Un périmètre d’interdiction étendu
La zone concernée s’étend depuis la confluence de la Semène avec la Loire, à la frontière entre Loire et Haute-Loire, jusqu’au mur du barrage de Grangent. Cette délimitation géographique englobe les principaux sites de loisirs nautiques de la région. La plage de Villerest est interdit de baignade. L’interdiction frappe spécifiquement les activités présentant un risque d’ingestion et d’inhalation d’eau contaminée. ski nautique, pédalo, jet-ski, planche à voile, paddle, float tube et planches nautiques motorisées. Seules les embarcations classiques et bateaux à passagers conservent leur autorisation de navigation.
Saint-Étienne maintient la baignade
Paradoxalement, la Ville de Saint-Étienne autorise la baignade à Saint-Victor-sur-Loire jusqu’au 25 juillet, invoquant une eau de qualité selon ses propres analyses. Cette position municipale contraste avec la fermeté préfectorale, créant une situation réglementaire pour le moins confuse.
La préfecture de Saint-Étienne éclaire cette apparente contradiction par une réalité géographique méconnue : la contamination se concentre principalement à Saint-Paul-en-Cornillon, où l’ARS recommande effectivement la fermeture du site de la Vigie-Mouette. Saint-Victor présente des indicateurs plus favorables, justifiant la différence de traitement.
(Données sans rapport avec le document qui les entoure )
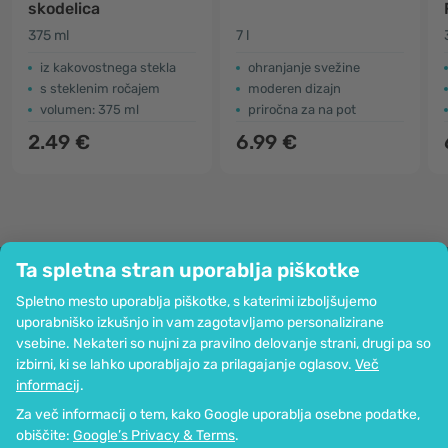
skodelica
375 ml
7 l
iz kakovostnega stekla
ohranjanje svežine
s steklenim ročajem
moderen dizajn
volumen: 375 ml
priročna za na pot
2.49 €
6.99 €
Ta spletna stran uporablja piškotke
Podjetje
Spletno mesto uporablja piškotke, s katerimi izboljšujemo
Informacije
uporabniško izkušnjo in vam zagotavljamo personalizirane
Pridružite se nam
vsebine. Nekateri so nujni za pravilno delovanje strani, drugi pa so
Pomoč in naročila
izbirni, ki se lahko uporabljajo za prilagajanje oglasov.
Več
informacij
.
Za več informacij o tem, kako Google uporablja osebne podatke,
Možnost kartičnega plačevanja. Zagotovljena zaščita osebnih podatkov
obiščite:
Google’s Privacy & Terms
.
preko SSL-kodiranja.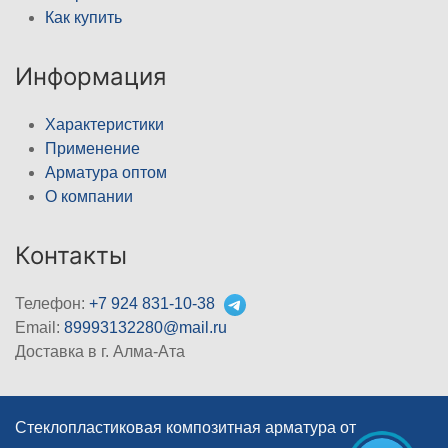
Как купить
Информация
Характеристики
Применение
Арматура оптом
О компании
Контакты
Телефон:
+7 924 831-10-38
Email:
89993132280@mail.ru
Доставка в г. Алма-Ата
Стеклопластиковая композитная арматура от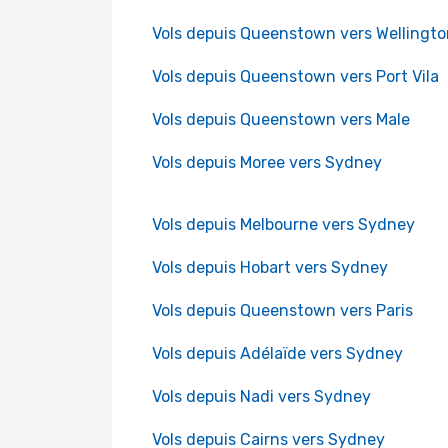
Vols depuis Queenstown vers Wellingto
Vols depuis Queenstown vers Port Vila
Vols depuis Queenstown vers Male
Vols depuis Moree vers Sydney
Vols depuis Melbourne vers Sydney
Vols depuis Hobart vers Sydney
Vols depuis Queenstown vers Paris
Vols depuis Adélaïde vers Sydney
Vols depuis Nadi vers Sydney
Vols depuis Cairns vers Sydney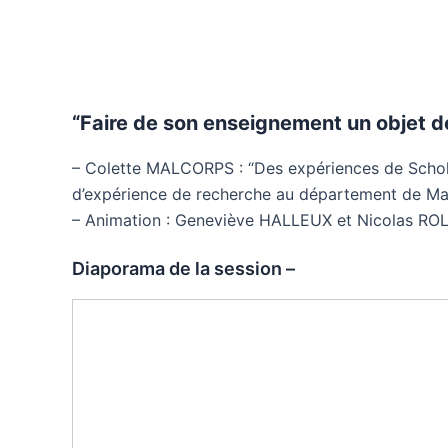
“Faire de son enseignement un objet d
– Colette MALCORPS : “Des expériences de Schola
d’expérience de recherche au département de Ma
– Animation : Geneviève HALLEUX et Nicolas R
Diaporama de la session –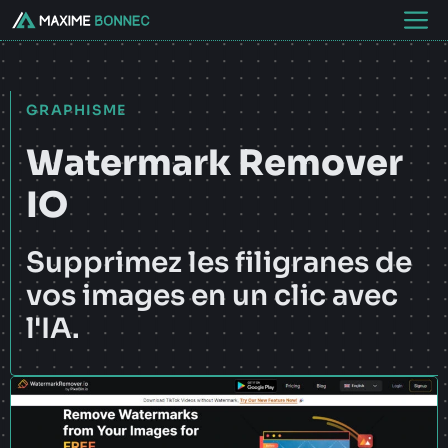
Aller
M
au
contenu
GRAPHISME
Watermark Remover
IO
Supprimez les filigranes de
vos images en un clic avec
l'IA.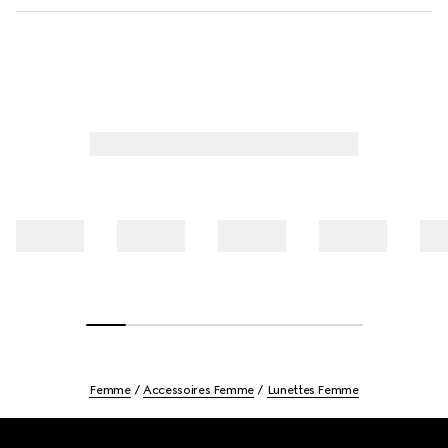
Femme
Accessoires Femme
Lunettes Femme
Footer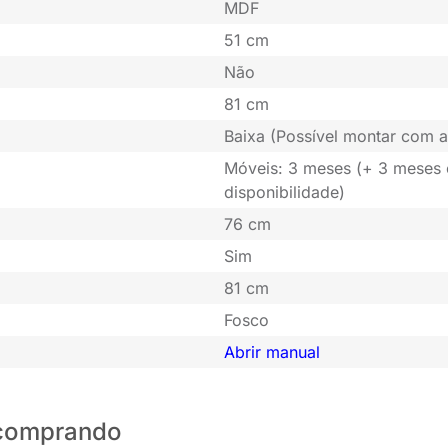
MDF
51 cm
Não
81 cm
Baixa (Possível montar com a
Móveis: 3 meses (+ 3 meses
disponibilidade)
76 cm
Sim
81 cm
Fosco
Abrir manual
o comprando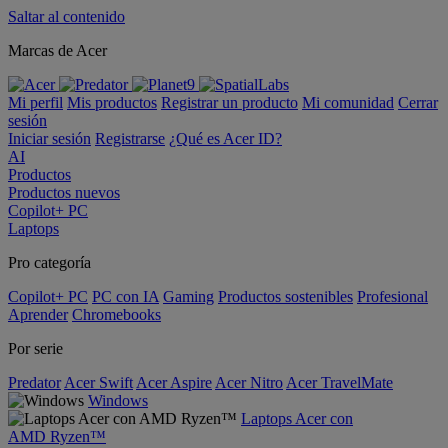
Saltar al contenido
Marcas de Acer
Mi perfil
Mis productos
Registrar un producto
Mi comunidad
Cerrar
sesión
Iniciar sesión
Registrarse
¿Qué es Acer ID?
AI
Productos
Productos nuevos
Copilot+ PC
Laptops
Pro categoría
Copilot+ PC
PC con IA
Gaming
Productos sostenibles
Profesional
Aprender
Chromebooks
Por serie
Predator
Acer Swift
Acer Aspire
Acer Nitro
Acer TravelMate
Windows
Laptops Acer con
AMD Ryzen™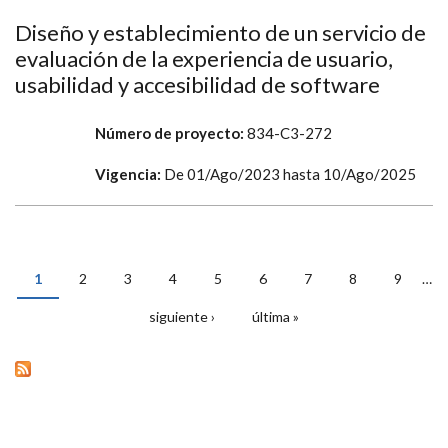
Diseño y establecimiento de un servicio de
evaluación de la experiencia de usuario,
usabilidad y accesibilidad de software
Número de proyecto:
834-C3-272
Vigencia:
De
01/Ago/2023
hasta
10/Ago/2025
1
2
3
4
5
6
7
8
9
…
PÁGINAS
siguiente ›
última »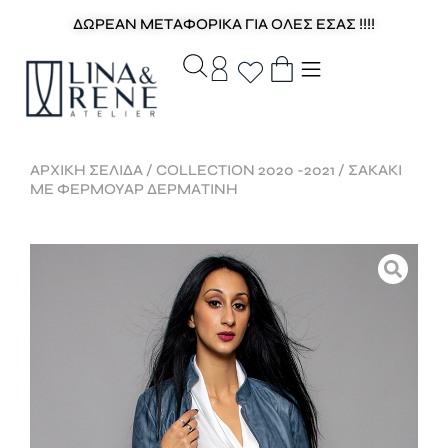
ΔΩΡΕΑΝ ΜΕΤΑΦΟΡΙΚΑ ΓΙΑ ΟΛΕΣ ΕΣΑΣ !!!!
ΑΡΧΙΚΉ ΣΕΛΊΔΑ
/
COLLECTION 2020 -2021
/ ΣΑΚΑΚΙ
ΜΕ ΦΕΡΜΟΥΑΡ ΔΕΡΜΑΤΙΝΗ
Cependant, la mobilité des embarcations entre les deux zones oblige la préfecture à une interdiction globale de navigation, les bateaux pouvant circuler librement d’un secteur contaminé vers un secteur sain.
Les cyanobactéries représentent un danger mortel documenté pour les animaux domestiques, plusieurs cas de décès canins étant directement imputables à ces micro-organismes toxiques. Chez l’humain, l’exposition provoque démangeaisons, irritations oculaires et cutanées, ainsi que troubles digestifs, fièvre et maux de tête en cas d’ingestion.
Villerest toujours fermée
Dans le Roannais, le plan d’eau de Villerest près de Roanne maintient sa fermeture totale à la baignade, illustrant la persistance du phénomène sur plusieurs sites ligériens. Cette situation souligne l’ampleur géographique de la contamination aux cyanobactéries dans le département. Cette affaire révèle la complexité des compétences administratives en matière de sécurité sanitaire. Tandis que le préfet régule la navigation par arrêté, les municipalités conservent leur pouvoir de police sur la baignade, générant potentiellement des incohérences réglementaires.
Été sous surveillance
Cette crise estivale illustre les nouveaux défis environnementaux auxquels font face les gestionnaires de sites touristiques. La prolifération des cyanobactéries, favorisée par le réchauffement climatique et l’eutrophisation des eaux, impose une vigilance accrue et des arbitrages sanitaires délicats entre protection de la santé publique et maintien de l’activité économique locale. La situation évoluera selon les prochaines analyses de l’ARS, qui détermineront la levée ou le maintien de ces restrictions jusqu’à la fin de la période estivale.